[Stored data entries]
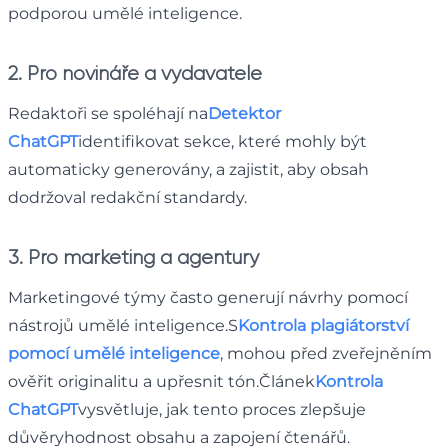
podporou umělé inteligence.
2. Pro novináře a vydavatele
Redaktoři se spoléhají na
Detektor
ChatGPT
identifikovat sekce, které mohly být
automaticky generovány, a zajistit, aby obsah
dodržoval redakční standardy.
3. Pro marketing a agentury
Marketingové týmy často generují návrhy pomocí
nástrojů umělé inteligence.S
Kontrola plagiátorství
pomocí umělé inteligence
, mohou před zveřejněním
ověřit originalitu a upřesnit tón.Článek
Kontrola
ChatGPT
vysvětluje, jak tento proces zlepšuje
důvěryhodnost obsahu a zapojení čtenářů.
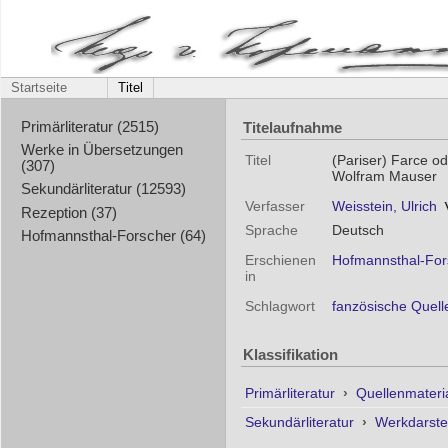
Startseite
Titel
Titelaufnahme
Primärliteratur (2515)
Werke in Übersetzungen
Titel
(Pariser) Farce o
(307)
Wolfram Mauser
Sekundärliteratur (12593)
Verfasser
Weisstein, Ulrich
Rezeption (37)
Sprache
Deutsch
Hofmannsthal-Forscher (64)
Erschienen
Hofmannsthal-Fors
in
Schlagwort
fanzösische Quell
Klassifikation
Primärliteratur
›
Quellenmateri
Sekundärliteratur
›
Werkdarste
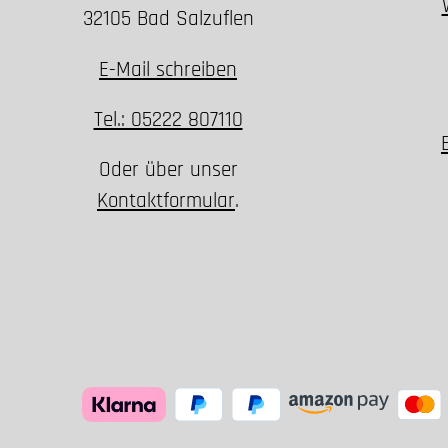
32105 Bad Salzuflen
E-Mail schreiben
Tel.: 05222 807110
Oder über unser
Kontaktformular
.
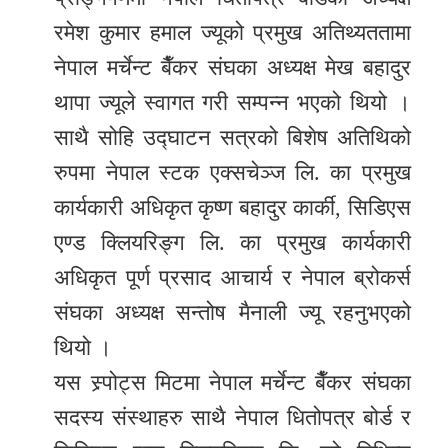
रमेश कुमार हमाल ज्यूको प्रमुख अतिथ्यततामा
नेपाल मर्चेन्ट बैँकर संघका अध्यक्ष मेख बहादुर
थापा ज्यूले स्वागत गरी सम्पन्न भएको थियो ।
साथै सोहि उद्घाटन सत्रको बिशेष अतिथिको
रुपमा नेपाल स्टक एक्सचेञ्ज लि. का प्रमुख
कार्यकारी अधिकृत कृष्ण बहादुर कार्की, सिडिएस
एण्ड क्लियरिङ्ग लि. का प्रमुख कार्यकारी
अधिकृत पूर्ण प्रसाद आचार्य र नेपाल ब्रोकर्स
संघका अध्यक्ष सन्तोष मैनाली ज्यू रहनुभएको
थियो ।
यस स्र्पोट्स मिटमा नेपाल मर्चेन्ट बैँकर संघका
सदस्य संस्थाहरु साथै नेपाल धितोपत्र बोर्ड र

=== To do ===
Give every entry above again, exactly, and keep all pictures out of it.

=== Response below ===
podporou umělé inteligence.
2. Pro novináře a vydavatele
Redaktoři se spoléhají na
Detektor
ChatGPT
identifikovat sekce, které mohly být
automaticky generovány, a zajistit, aby obsah
dodržoval redakční standardy.
3. Pro marketing a agentury
Marketingové týmy často generují návrhy pomocí
nástrojů umělé inteligence.S
Kontrola plagiátorství
pomocí umělé inteligence
, mohou před zveřejněním
ověřit originalitu a upřesnit tón.Článek
Kontrola
ChatGPT
vysvětluje, jak tento proces zlepšuje
důvěryhodnost obsahu a zapojení čtenářů.
Startseite
Titel
Titelaufnahme
Primärliteratur (2515)
Werke in Übersetzungen
Titel
(Pariser) Farce o
(307)
Wolfram Mauser
Sekundärliteratur (12593)
Verfasser
Weisstein, Ulrich
Rezeption (37)
Sprache
Deutsch
Hofmannsthal-Forscher (64)
Erschienen
Hofmannsthal-Fors
in
Schlagwort
fanzösische Quell
Klassifikation
Primärliteratur
›
Quellenmateri
Sekundärliteratur
›
Werkdarste
32105 Bad Salzuflen
E-Mail schreiben
Tel.: 05222 807110
Oder über unser
Kontaktformular
.
रमेश कुमार हमाल ज्यूको प्रमुख अतिथ्यततामा
नेपाल मर्चेन्ट बैँकर संघका अध्यक्ष मेख बहादुर
थापा ज्यूले स्वागत गरी सम्पन्न भएको थियो ।
साथै सोहि उद्घाटन सत्रको बिशेष अतिथिको
रुपमा नेपाल स्टक एक्सचेञ्ज लि. का प्रमुख
कार्यकारी अधिकृत कृष्ण बहादुर कार्की, सिडिएस
एण्ड क्लियरिङ्ग लि. का प्रमुख कार्यकारी
अधिकृत पूर्ण प्रसाद आचार्य र नेपाल ब्रोकर्स
संघका अध्यक्ष सन्तोष मैनाली ज्यू रहनुभएको
थियो ।
यस स्र्पोट्स मिटमा नेपाल मर्चेन्ट बैँकर संघका
सदस्य संस्थाहरु साथै नेपाल धितोपत्र बोर्ड र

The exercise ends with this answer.